### WORK ORDER
Search the records below for the string "estação", and report each line that contains it.

### RECORDS SUPPLIED
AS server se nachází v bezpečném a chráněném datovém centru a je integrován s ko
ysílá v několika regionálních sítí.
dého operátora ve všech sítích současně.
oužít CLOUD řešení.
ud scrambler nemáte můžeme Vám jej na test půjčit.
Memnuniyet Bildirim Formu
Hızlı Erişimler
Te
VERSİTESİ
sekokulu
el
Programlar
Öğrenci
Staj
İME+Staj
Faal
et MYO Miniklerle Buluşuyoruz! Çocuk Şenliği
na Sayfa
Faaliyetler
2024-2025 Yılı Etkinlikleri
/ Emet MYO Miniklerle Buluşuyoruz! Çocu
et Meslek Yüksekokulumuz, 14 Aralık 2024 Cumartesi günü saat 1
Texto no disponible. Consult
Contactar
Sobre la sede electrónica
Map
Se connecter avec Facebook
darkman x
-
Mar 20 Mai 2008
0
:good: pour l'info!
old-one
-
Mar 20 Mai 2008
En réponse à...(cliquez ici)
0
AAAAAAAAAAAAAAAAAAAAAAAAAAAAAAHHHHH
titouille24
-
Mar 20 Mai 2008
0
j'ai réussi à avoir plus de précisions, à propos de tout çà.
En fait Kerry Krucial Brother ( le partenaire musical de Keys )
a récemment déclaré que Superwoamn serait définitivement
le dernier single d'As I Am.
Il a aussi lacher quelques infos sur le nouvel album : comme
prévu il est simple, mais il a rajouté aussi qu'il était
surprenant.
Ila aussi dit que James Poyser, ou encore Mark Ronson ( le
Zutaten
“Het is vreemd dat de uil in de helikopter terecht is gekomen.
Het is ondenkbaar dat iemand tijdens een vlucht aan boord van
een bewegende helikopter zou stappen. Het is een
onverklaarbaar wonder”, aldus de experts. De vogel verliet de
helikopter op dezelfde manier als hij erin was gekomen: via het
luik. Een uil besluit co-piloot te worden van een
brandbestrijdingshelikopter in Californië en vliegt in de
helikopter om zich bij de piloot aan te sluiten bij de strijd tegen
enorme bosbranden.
--
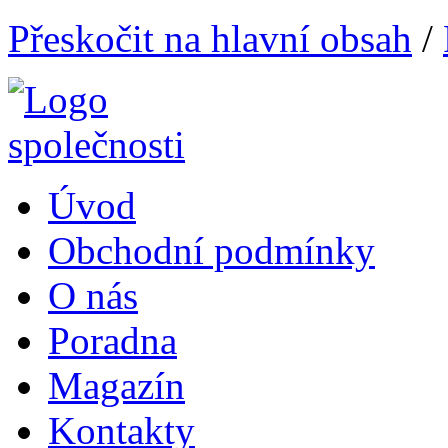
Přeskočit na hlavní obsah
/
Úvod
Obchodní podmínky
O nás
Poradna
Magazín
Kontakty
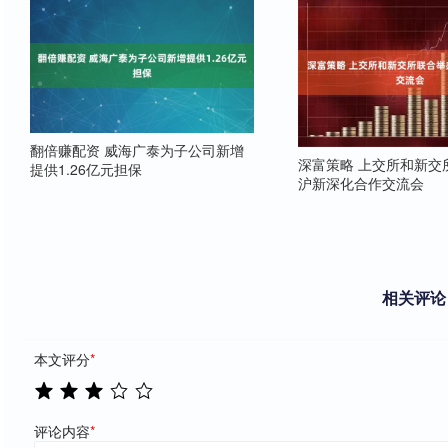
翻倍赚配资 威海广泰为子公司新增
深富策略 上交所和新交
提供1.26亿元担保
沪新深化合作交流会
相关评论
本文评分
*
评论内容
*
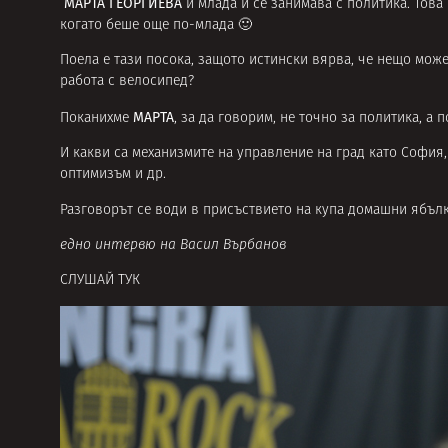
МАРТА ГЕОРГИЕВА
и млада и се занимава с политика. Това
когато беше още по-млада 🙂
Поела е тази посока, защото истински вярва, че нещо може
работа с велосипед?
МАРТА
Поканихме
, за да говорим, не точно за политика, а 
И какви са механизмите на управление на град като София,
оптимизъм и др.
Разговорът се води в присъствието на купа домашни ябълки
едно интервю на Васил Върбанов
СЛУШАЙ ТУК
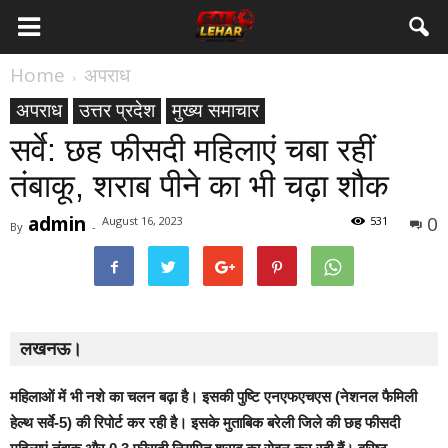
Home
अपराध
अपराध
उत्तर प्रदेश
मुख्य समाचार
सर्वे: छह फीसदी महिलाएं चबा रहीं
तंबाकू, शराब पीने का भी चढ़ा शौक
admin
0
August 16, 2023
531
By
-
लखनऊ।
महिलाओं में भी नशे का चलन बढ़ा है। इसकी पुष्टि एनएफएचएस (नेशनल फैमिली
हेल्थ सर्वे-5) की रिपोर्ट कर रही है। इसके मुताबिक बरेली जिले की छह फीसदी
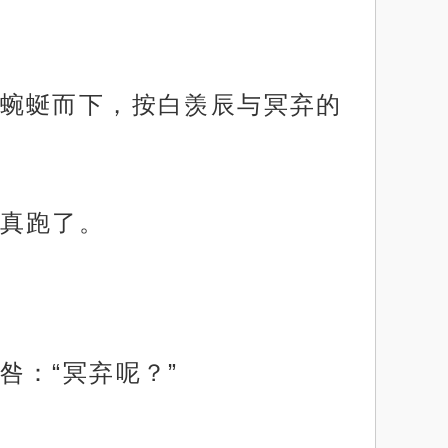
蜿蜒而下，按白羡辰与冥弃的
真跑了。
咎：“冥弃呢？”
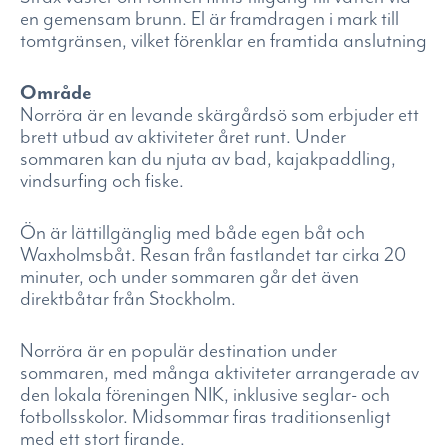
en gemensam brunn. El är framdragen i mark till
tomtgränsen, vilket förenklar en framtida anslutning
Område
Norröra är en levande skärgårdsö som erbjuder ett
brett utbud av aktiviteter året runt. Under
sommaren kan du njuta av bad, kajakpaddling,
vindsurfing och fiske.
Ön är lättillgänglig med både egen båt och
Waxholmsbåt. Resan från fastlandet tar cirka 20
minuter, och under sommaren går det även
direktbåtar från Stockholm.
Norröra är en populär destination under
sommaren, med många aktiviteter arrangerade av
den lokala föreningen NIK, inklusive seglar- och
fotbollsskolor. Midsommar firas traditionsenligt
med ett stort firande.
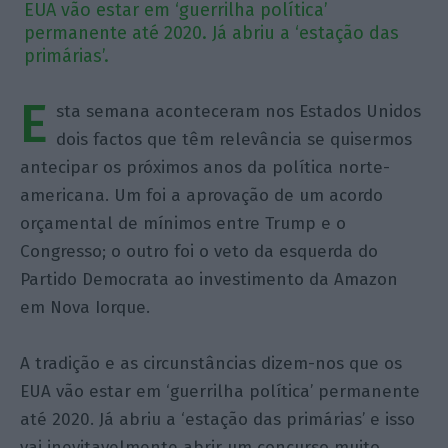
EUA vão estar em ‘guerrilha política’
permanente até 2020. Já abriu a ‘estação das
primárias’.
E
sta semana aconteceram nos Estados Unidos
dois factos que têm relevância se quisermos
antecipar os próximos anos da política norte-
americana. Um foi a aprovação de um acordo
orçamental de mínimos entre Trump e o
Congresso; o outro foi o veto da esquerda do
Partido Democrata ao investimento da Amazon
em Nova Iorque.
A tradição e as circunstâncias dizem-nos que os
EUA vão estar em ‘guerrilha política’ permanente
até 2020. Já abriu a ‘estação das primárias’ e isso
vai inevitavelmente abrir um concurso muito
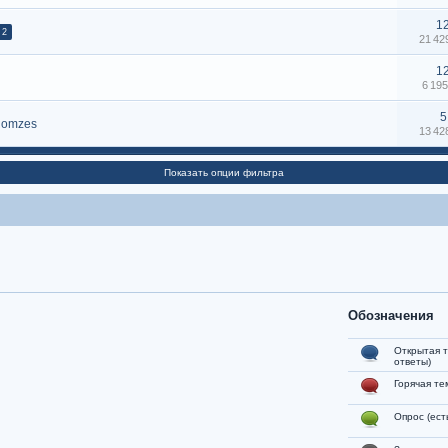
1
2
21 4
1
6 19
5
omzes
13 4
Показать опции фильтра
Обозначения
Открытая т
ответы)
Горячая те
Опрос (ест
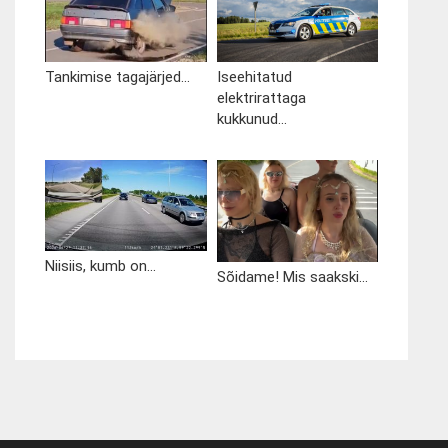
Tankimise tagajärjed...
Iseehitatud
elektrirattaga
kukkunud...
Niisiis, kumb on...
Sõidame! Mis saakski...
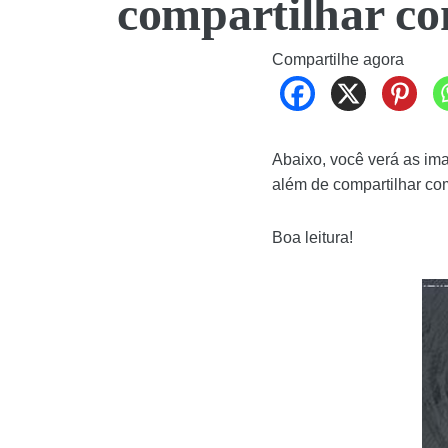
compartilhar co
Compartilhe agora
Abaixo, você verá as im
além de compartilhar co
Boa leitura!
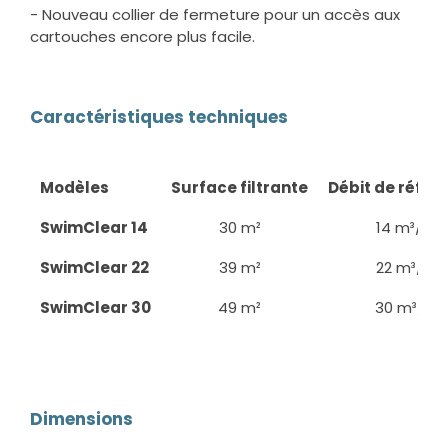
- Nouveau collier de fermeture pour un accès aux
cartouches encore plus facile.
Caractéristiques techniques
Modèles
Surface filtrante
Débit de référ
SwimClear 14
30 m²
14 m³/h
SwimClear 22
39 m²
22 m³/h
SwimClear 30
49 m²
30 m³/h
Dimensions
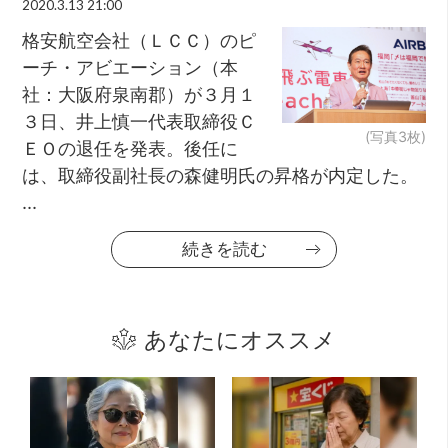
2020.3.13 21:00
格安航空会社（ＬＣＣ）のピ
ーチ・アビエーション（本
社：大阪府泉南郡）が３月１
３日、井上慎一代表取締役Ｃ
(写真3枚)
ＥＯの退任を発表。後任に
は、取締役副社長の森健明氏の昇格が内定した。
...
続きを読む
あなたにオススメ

### FINAL ANSWER
permanente até 2020. Já abriu a ‘estação das
até 2020. Já abriu a ‘estação das primárias’ e isso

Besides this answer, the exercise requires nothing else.